Nous venons tout juste de terminer une étude de l'évolution des dépenses de fonctionnement du gouvernement fédéral depuis 1997, soit à partir du moment où des surplus importants ont commencé à apparaître. Nous nous sommes rendu compte que les dépenses de fonctionnement du gouvernement fédéral--et cela est partagé par M. McCallum, qui vient de faire une analyse et veut effectuer des compressions de dépenses de 10 milliards de dollars au cours des prochaines années--, ont augmenté de 6 p. 100 par année, ce qui est plus de trois fois l'inflation.
Cela indique que, sur le plan de la gestion, le fédéral a fait faire le travail par d'autres et que, d'un autre côté, il n'a pas regardé dans sa cour pour voir s'il ne pouvait pas resserrer sa propre gestion.
Par ailleurs, et c'est là qu'est ma question, vous parliez tout à l'heure des contribuables fédéraux. Les contribuables fédéraux sont aussi des contribuables provinciaux et des contribuables municipaux. C'est une seule et unique personne. Cette seule et unique personne reçoit des services en santé, en éducation ou autres des gouvernements provinciaux.

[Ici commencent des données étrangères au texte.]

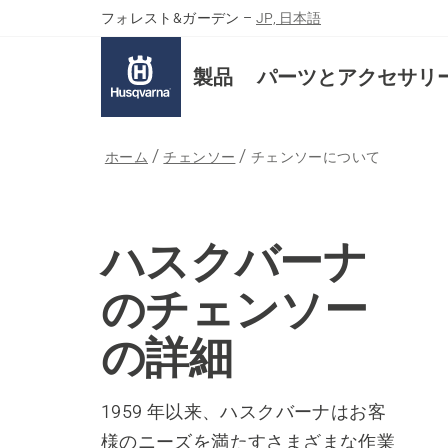
フォレスト&ガーデン
–
JP, 日本語
製品
パーツとアクセサリ
ホーム
チェンソー
チェンソーについて
ハスクバーナ
のチェンソー
の詳細
1959 年以来、ハスクバーナはお客
様のニーズを満たすさまざまな作業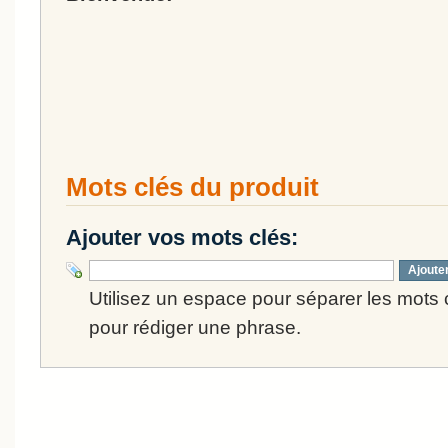
Mots clés du produit
Ajouter vos mots clés:
Ajoute
Utilisez un espace pour séparer les mots cl
pour rédiger une phrase.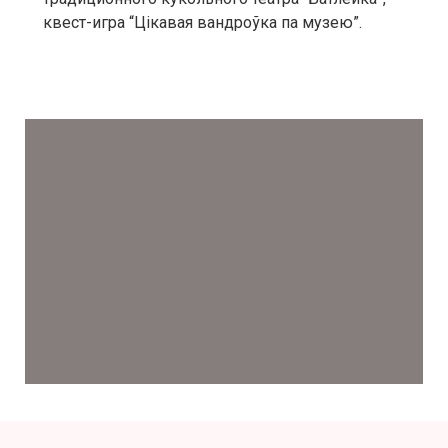
квест-игра “Цікавая вандроўка па музею”.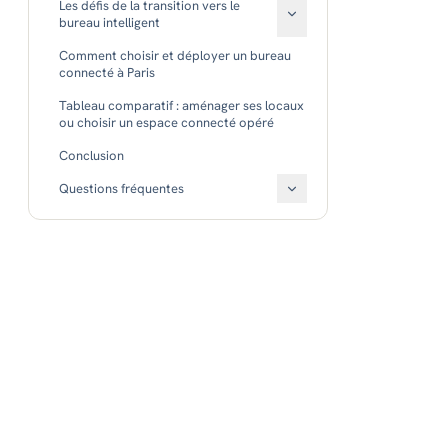
Les défis de la transition vers le
bureau intelligent
Cybersécurité et protection des données
Comment choisir et déployer un bureau
connecté à Paris
Complexité d'intégration
Tableau comparatif : aménager ses locaux
Acceptation par les collaborateurs
ou choisir un espace connecté opéré
Conclusion
Questions fréquentes
Quel budget prévoir pour transformer ses
bureaux en espace connecté ?
Les bureaux connectés sont-ils adaptés
aux petites entreprises ?
Comment la cybersécurité est-elle gérée
dans un bureau intelligent ?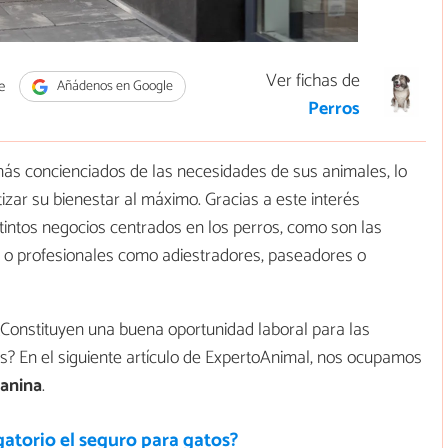
Ver fichas de
e
Añádenos en Google
Perros
ás concienciados de las necesidades de sus animales, lo
tizar su bienestar al máximo. Gracias a este interés
stintos negocios centrados en los perros, como son las
os o profesionales como adiestradores, paseadores o
¿Constituyen una buena oportunidad laboral para las
s? En el siguiente artículo de ExpertoAnimal, nos ocupamos
canina
.
gatorio el seguro para gatos?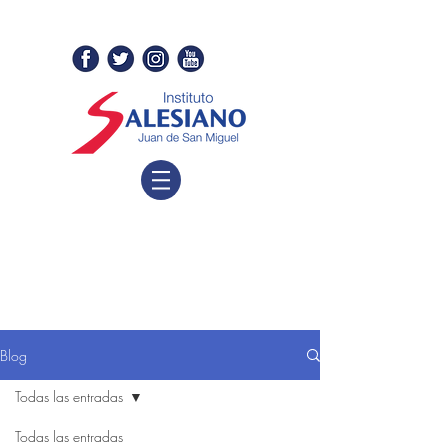
Blog
Todas las entradas
Todas las entradas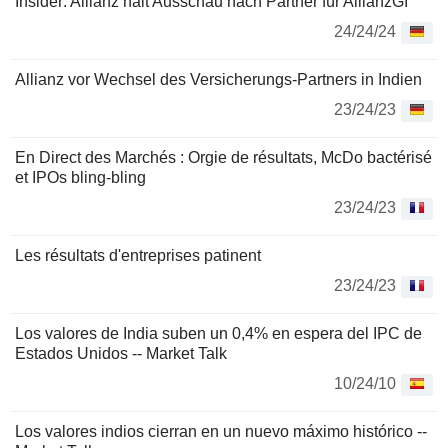
Insider: Allianz hält Ausschau nach Partner für AllianzGI
24/24/24
Allianz vor Wechsel des Versicherungs-Partners in Indien
23/24/23
En Direct des Marchés : Orgie de résultats, McDo bactérisé
et IPOs bling-bling
23/24/23
Les résultats d'entreprises patinent
23/24/23
Los valores de India suben un 0,4% en espera del IPC de
Estados Unidos -- Market Talk
10/24/10
Los valores indios cierran en un nuevo máximo histórico --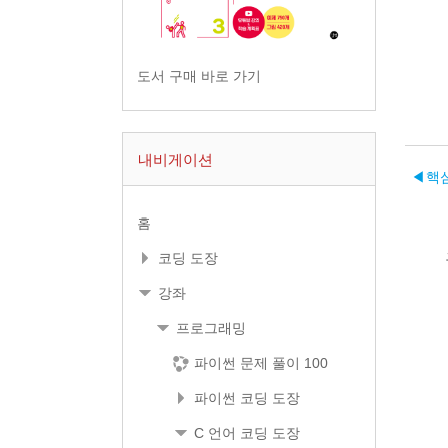
도서 구매 바로 가기
내비게이션
◀︎
핵
홈
코딩 도장
강좌
프로그래밍
파이썬 문제 풀이 100
파이썬 코딩 도장
C 언어 코딩 도장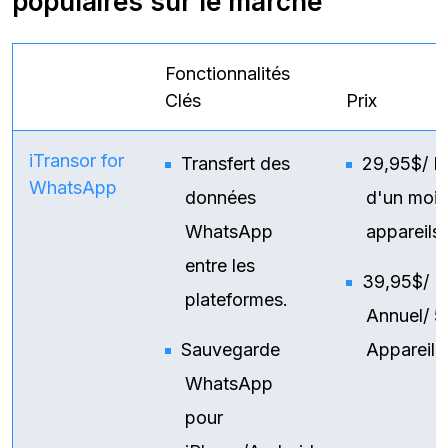
populaires sur le marché
Fonctionnalités
Clés
Prix
iTransor for
Transfert des
29,95$/ Fo
WhatsApp
données
d'un mois
WhatsApp
appareils
entre les
39,95$/ Fo
plateformes.
Annuel/ 5
Sauvegarde
Appareils
WhatsApp
pour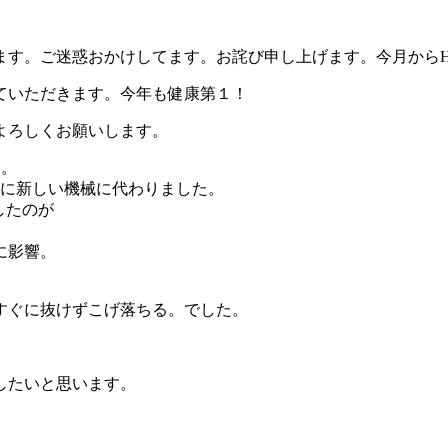
ます。ご迷惑おかけしてます。お詫び申し上げます。今月からH
ていただきます。今年も健康第１！
よろしくお願いします。
す。
更に新しい機械に代わりました。
したのが
に影響。
すぐに抜けずこげ落ちる。でした。
したいと思います。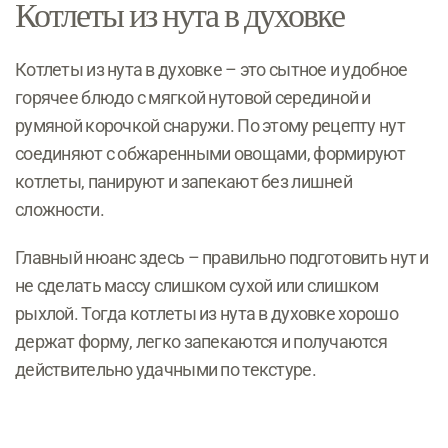
Котлеты из нута в духовке
Котлеты из нута в духовке – это сытное и удобное
горячее блюдо с мягкой нутовой серединой и
румяной корочкой снаружи. По этому рецепту нут
соединяют с обжаренными овощами, формируют
котлеты, панируют и запекают без лишней
сложности.
Главный нюанс здесь – правильно подготовить нут и
не сделать массу слишком сухой или слишком
рыхлой. Тогда котлеты из нута в духовке хорошо
держат форму, легко запекаются и получаются
действительно удачными по текстуре.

Une fois qu'on a identifié le problème, on peut l'appeler déséquilibre fiscal ou autre chose. On peut même parler de pressions fiscales, comme M. Martin, qui a une aversion terrible pour le concept de déséquilibre fiscal. Ce n'est pas cela, l'important. On constate qu'il y a chaque année une augmentation considérable de ces surplus. Dans une étude du Conference Board, qui a été commandée par M. Goodale--ce n'est pas nous qui l'avons commandée, mais M. Goodale--, il est question de surplus cumulatifs de 160 milliards de dollars au cours des 10 prochaines années. Par contre, les provinces, à cause des pressions incroyables sur le plan des services de première ligne aux citoyens en santé et en éducation, vont se retrouver avec un déficit d'environ 60 milliards de dollars. Ce sont des estimations conservatrices.
Que fait-on une fois qu'on est rendu là? Vous ne croyez pas au déséquilibre fiscal, mais la plupart des citoyens ne se préoccupent même pas du déséquilibre fiscal. Ce qu'ils veulent, ce sont des solutions durables. Que fait-on? Quelles sont vos solutions pour soulager les gouvernements provinciaux, qui ont cette responsabilité?
M. Brian Crowley: Monsieur le président, vous m'avez posé plus d'une question. Je vais tenter de répondre à toutes ces questions. Si j'en oublie, vous me le signalerez.
Je répète qu'il ne faut pas confondre deux choses très différentes. Vous avez, d'une part, la gestion macroéconomique du gouvernement fédéral. On constate que la position fiscale du gouvernement fédéral s'est radicalement transformée depuis 1995. On peut être en désaccord sur la stratégie dont le gouvernement fédéral s'est servi afin d'en arriver là, mais je crois que le résultat était souhaitable et demeure souhaitable.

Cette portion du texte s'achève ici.